There are various known methods of treating blood extra-corporeally such for example as haemodialysis, haemofiltration and the combination of these two methods which is referred to as haemodiafiltration. During haemodialysis treatment, the patient's blood and a dialysis fluid flow across the semi-permeable membrane which divides the dialyser into the blood and dialysis-fluid chambers, preferably in counter-current and each at a preset flow rate.
To optimise the methods of blood treatment, it is known for parameters characteristic of the blood treatment to be determined. These characteristic parameters include in particular the parameters which define the metabolic performance of the dialyser.
The metabolic performance of the dialyser can be defined by clearance, which, for a given substance, means that virtual volume of blood which, per minute, is completely freed of the substance in question by the dialyser. Dialysance is a further term for use in determining the performance of the dialyser and in its case account is also taken of the concentration in the dialysis fluid of the substance involved in the metabolic exchange in the dialyser.
Clearance or dialysance depends in turn, to crucial degree, on the preset blood flow rate at which the patient's blood flows through the blood chamber of the dialyser. As the blood flow rate increases so too does the clearance in this case. The blood treatment should therefore take place at as high a blood flow rate as possible. However, in practice there are found to be limits on how far the blood flow rate can be increased.
An upper limit on the blood flow rate is set by the vascular access, which puts a limit on the arterial inflow pressure and venous return pressure in the blood lines. An increase in the blood flow rate at which the blood pump pumps the blood through the blood lines results in an increase in the suction pressure from the blood pump, which may cause the vessel to collapse or the puncture needle to be sucked against the wall of the vessel. If this happens, an arterial pressure alarm is triggered.

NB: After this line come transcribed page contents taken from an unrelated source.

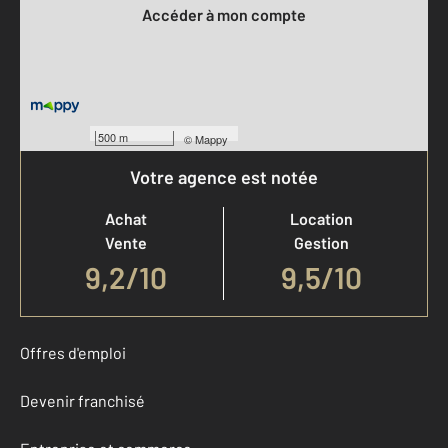
Accéder à mon compte
500 m
©
Mappy
Votre agence est notée
Achat
Location
Vente
Gestion
9,2
/
10
9,5/10
Offres d'emploi
Devenir franchisé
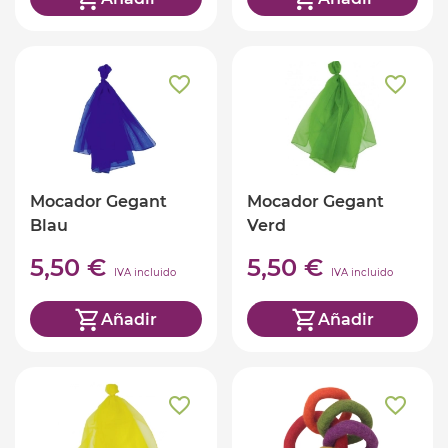
Mocador Gegant
Mocador Gegant
Blau
Verd
5,50 €
5,50 €
IVA incluido
IVA incluido
Añadir
Añadir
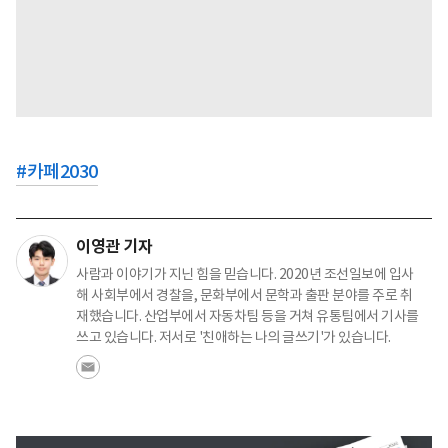
#
카페2030
이영관 기자
사람과 이야기가 지닌 힘을 믿습니다. 2020년 조선일보에 입사
해 사회부에서 경찰을, 문화부에서 문학과 출판 분야를 주로 취
재했습니다. 산업부에서 자동차팀 등을 거쳐 유통팀에서 기사를
쓰고 있습니다. 저서로 '친애하는 나의 글쓰기'가 있습니다.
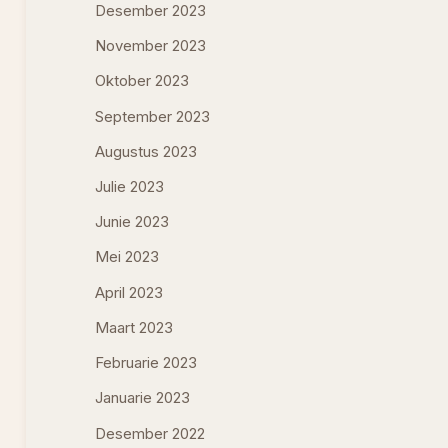
Desember 2023
November 2023
Oktober 2023
September 2023
Augustus 2023
Julie 2023
Junie 2023
Mei 2023
April 2023
Maart 2023
Februarie 2023
Januarie 2023
Desember 2022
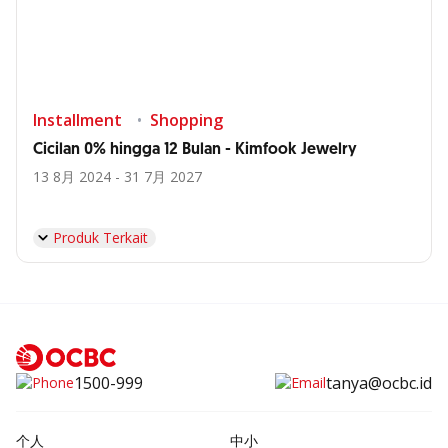
Installment
Shopping
Cicilan 0% hingga 12 Bulan - Kimfook Jewelry
13 8月 2024 - 31 7月 2027
Produk Terkait
1500-999
tanya@ocbc.id
个人
中小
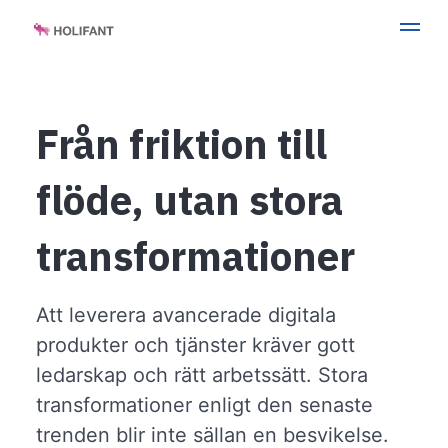
Från friktion till
flöde, utan stora
transformationer
Att leverera avancerade digitala
produkter och tjänster kräver gott
ledarskap och rätt arbetssätt. Stora
transformationer enligt den senaste
trenden blir inte sällan en besvikelse.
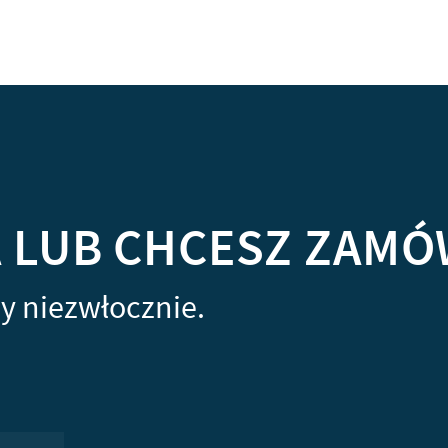
A LUB CHCESZ ZAMÓ
y niezwłocznie.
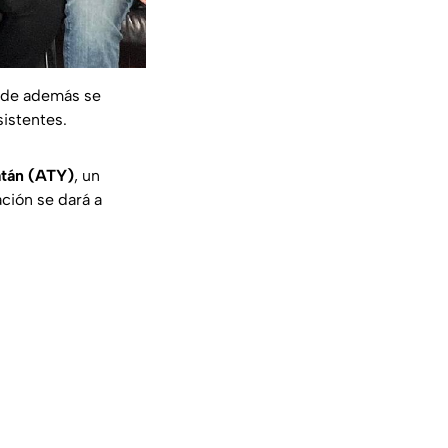
nde además se
sistentes.
atán (ATY)
, un
ción se dará a
s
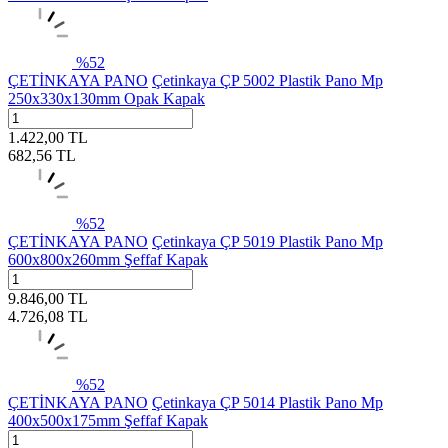
%
52
ÇETİNKAYA PANO
Çetinkaya ÇP 5002 Plastik Pano Mp
250x330x130mm Opak Kapak
1.422,00
TL
682,56
TL
%
52
ÇETİNKAYA PANO
Çetinkaya ÇP 5019 Plastik Pano Mp
600x800x260mm Şeffaf Kapak
9.846,00
TL
4.726,08
TL
%
52
ÇETİNKAYA PANO
Çetinkaya ÇP 5014 Plastik Pano Mp
400x500x175mm Şeffaf Kapak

The limiting values for the blood flow rate differ from patient to patient as a function of the characteristics of the vascular access. Even on the same patient different limiting values arise for the blood flow rate because, for example, recently fitted shunts (arterio-venous fistulas) are generally still relatively unstable and will not stand excessively high pressures. Current maximum values for the inflow pressures are in the range from −200 mmHg to −150 mmHg, and for the return pressures figures of up to +150 mmHg to +200 mmHg are tolerated. The level of the blood flow rate is also of crucial importance in the case of the puncture needles because needles of small diameter set up a greater resistance to flow than ones of a large diameter.
To date, the blood flow rate has been set manually with due allowance for the preset parameters. What is often habitually set is a value which has proved satisfactory in practice, such for example as 300 ml/min, 350 ml/min or 400 ml/min, even though the blood and the patient's physiology would, fundamentally, allow values different from this to be set.